[[ Data shown open ]]

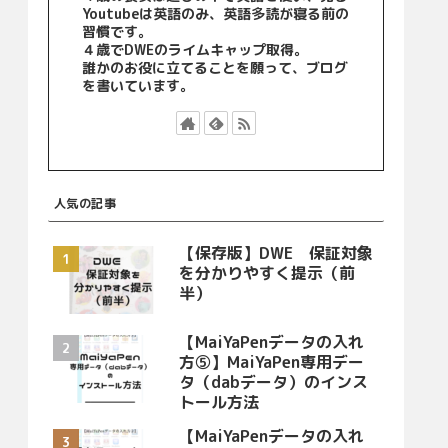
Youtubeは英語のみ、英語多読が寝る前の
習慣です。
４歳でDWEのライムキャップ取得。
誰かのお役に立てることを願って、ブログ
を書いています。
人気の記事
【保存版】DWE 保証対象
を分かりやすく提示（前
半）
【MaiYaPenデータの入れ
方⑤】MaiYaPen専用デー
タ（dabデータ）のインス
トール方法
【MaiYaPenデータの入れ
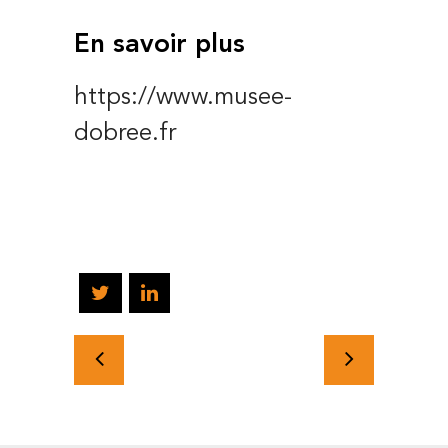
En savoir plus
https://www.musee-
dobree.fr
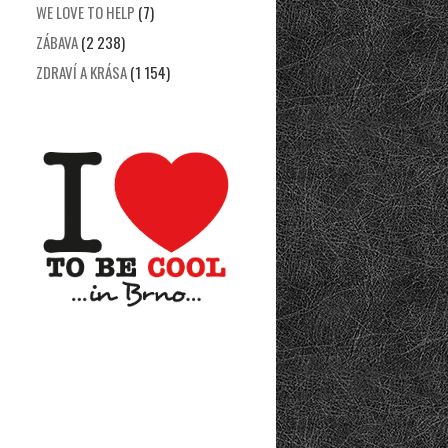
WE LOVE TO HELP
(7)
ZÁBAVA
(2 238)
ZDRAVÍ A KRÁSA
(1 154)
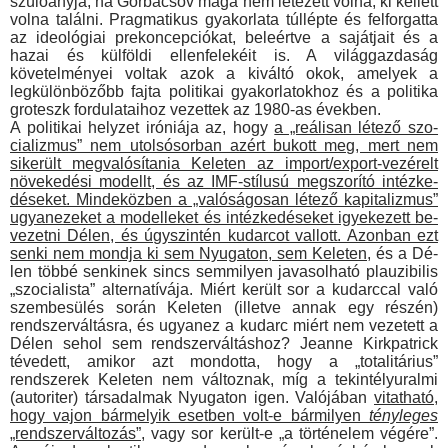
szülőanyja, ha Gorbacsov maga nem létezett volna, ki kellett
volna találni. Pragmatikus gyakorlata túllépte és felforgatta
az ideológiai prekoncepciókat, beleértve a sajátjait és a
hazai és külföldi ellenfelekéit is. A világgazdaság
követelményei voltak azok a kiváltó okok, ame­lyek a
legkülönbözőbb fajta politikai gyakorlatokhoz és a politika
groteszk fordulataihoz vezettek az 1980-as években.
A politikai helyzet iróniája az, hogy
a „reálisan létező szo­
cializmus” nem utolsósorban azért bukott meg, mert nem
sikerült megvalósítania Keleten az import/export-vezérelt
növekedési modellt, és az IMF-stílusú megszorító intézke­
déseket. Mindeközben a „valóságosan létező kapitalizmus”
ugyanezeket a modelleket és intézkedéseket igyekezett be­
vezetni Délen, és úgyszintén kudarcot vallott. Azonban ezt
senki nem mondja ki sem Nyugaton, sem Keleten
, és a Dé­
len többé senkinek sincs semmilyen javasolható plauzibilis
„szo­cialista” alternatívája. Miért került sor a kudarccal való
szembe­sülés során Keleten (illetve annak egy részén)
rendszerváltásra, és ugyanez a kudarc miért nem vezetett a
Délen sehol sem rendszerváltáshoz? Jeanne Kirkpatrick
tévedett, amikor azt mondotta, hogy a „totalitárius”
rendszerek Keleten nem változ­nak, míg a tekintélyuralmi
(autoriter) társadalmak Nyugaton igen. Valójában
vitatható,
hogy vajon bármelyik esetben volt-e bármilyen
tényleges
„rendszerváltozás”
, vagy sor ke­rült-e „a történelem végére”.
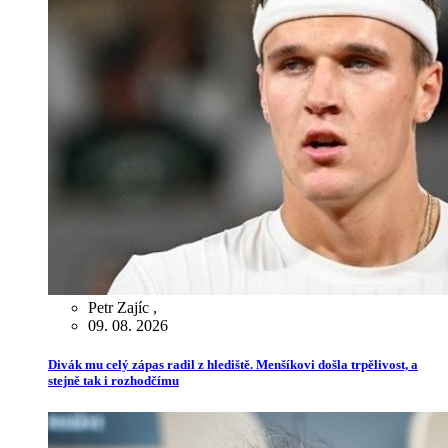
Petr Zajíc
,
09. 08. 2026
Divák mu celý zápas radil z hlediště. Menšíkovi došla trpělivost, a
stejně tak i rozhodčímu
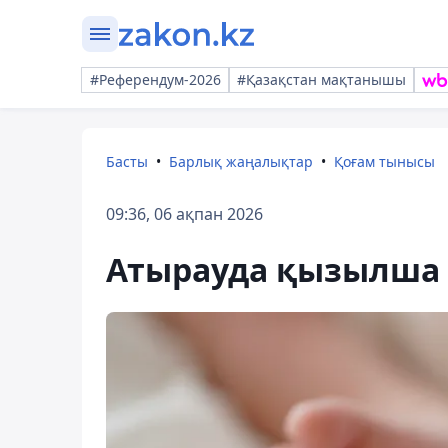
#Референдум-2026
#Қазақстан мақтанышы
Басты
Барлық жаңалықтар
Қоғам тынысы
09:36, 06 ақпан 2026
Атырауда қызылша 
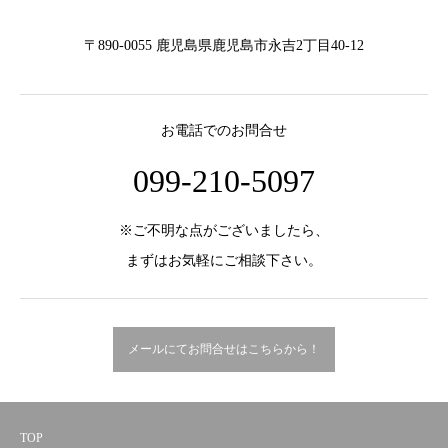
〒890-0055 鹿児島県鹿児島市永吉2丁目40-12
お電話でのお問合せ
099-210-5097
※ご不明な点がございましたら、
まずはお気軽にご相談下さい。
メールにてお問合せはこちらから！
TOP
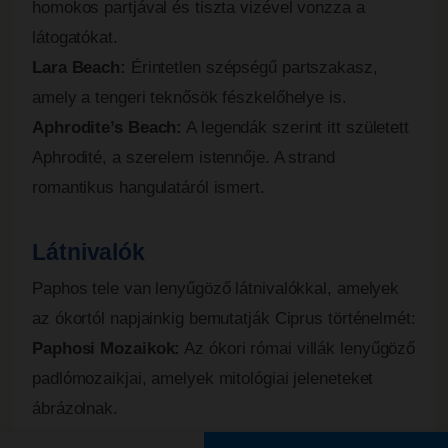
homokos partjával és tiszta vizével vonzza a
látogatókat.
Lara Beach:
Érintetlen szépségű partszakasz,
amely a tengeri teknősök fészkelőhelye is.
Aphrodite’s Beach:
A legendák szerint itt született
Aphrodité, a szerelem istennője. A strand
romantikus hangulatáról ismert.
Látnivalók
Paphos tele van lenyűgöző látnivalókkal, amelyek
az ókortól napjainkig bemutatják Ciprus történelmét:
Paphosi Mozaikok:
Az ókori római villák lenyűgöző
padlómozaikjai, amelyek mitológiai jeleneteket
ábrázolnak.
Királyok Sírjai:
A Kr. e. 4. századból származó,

[[ Data shown closed ]]

▶ [What to produce]: Please write out all the entries above again exactly as they appear, skipping any images.

▶ [Response to this task]:
Youtubeは英語のみ、英語多読が寝る前の
習慣です。
４歳でDWEのライムキャップ取得。
誰かのお役に立てることを願って、ブログ
を書いています。
人気の記事
【保存版】DWE 保証対象
を分かりやすく提示（前
半）
【MaiYaPenデータの入れ
方⑤】MaiYaPen専用デー
タ（dabデータ）のインス
トール方法
【MaiYaPenデータの入れ
En savoir plus
https://www.musee-
dobree.fr
WE LOVE TO HELP
(7)
ZÁBAVA
(2 238)
ZDRAVÍ A KRÁSA
(1 154)
szülőanyja, ha Gorbacsov maga nem létezett volna, ki kellett
volna találni. Pragmatikus gyakorlata túllépte és felforgatta
az ideológiai prekoncepciókat, beleértve a sajátjait és a
hazai és külföldi ellenfelekéit is. A világgazdaság
követelményei voltak azok a kiváltó okok, ame­lyek a
legkülönbözőbb fajta politikai gyakorlatokhoz és a politika
groteszk fordulataihoz vezettek az 1980-as években.
A politikai helyzet iróniája az, hogy
a „reálisan létező szo­
cializmus” nem utolsósorban azért bukott meg, mert nem
sikerült megvalósítania Keleten az import/export-vezérelt
növekedési modellt, és az IMF-stílusú megszorító intézke­
déseket. Mindeközben a „valóságosan létező kapitalizmus”
ugyanezeket a modelleket és intézkedéseket igyekezett be­
vezetni Délen, és úgyszintén kudarcot vallott. Azonban ezt
senki nem mondja ki sem Nyugaton, sem Keleten
, és a Dé­
len többé senkinek sincs semmilyen javasolható plauzibilis
„szo­cialista” alternatívája. Miért került sor a kudarccal való
szembe­sülés során Keleten (illetve annak egy részén)
rendszerváltásra, és ugyanez a kudarc miért nem vezetett a
Délen sehol sem rendszerváltáshoz? Jeanne Kirkpatrick
tévedett, amikor azt mondotta, hogy a „totalitárius”
rendszerek Keleten nem változ­nak, míg a tekintélyuralmi
(autoriter) társadalmak Nyugaton igen. Valójában
vitatható,
hogy vajon bármelyik esetben volt-e bármilyen
tényleges
„rendszerváltozás”
, vagy sor ke­rült-e „a történelem végére”.
Petr Zajíc
,
09. 08. 2026
Divák mu celý zápas radil z hlediště. Menšíkovi došla trpělivost, a
stejně tak i rozhodčímu
#Референдум-2026
#Қазақстан мақтанышы
Басты
Барлық жаңалықтар
Қоғам тынысы
09:36, 06 ақпан 2026
Атырауда қызылша 
〒890-0055 鹿児島県鹿児島市永吉2丁目40-12
お電話でのお問合せ
099-210-5097
※ご不明な点がございましたら、
まずはお気軽にご相談下さい。
メールにてお問合せはこちらから！
TOP
homokos partjával és tiszta vizével vonzza a
látogatókat.
Lara Beach:
Érintetlen szépségű partszakasz,
amely a tengeri teknősök fészkelőhelye is.
Aphrodite’s Beach:
A legendák szerint itt született
Aphrodité, a szerelem istennője. A strand
romantikus hangulatáról ismert.
Látnivalók
Paphos tele van lenyűgöző látnivalókkal, amelyek
az ókortól napjainkig bemutatják Ciprus történelmét:
Paphosi Mozaikok:
Az ókori római villák lenyűgöző
padlómozaikjai, amelyek mitológiai jeleneteket
ábrázolnak.
Királyok Sírjai:
A Kr. e. 4. századból származó,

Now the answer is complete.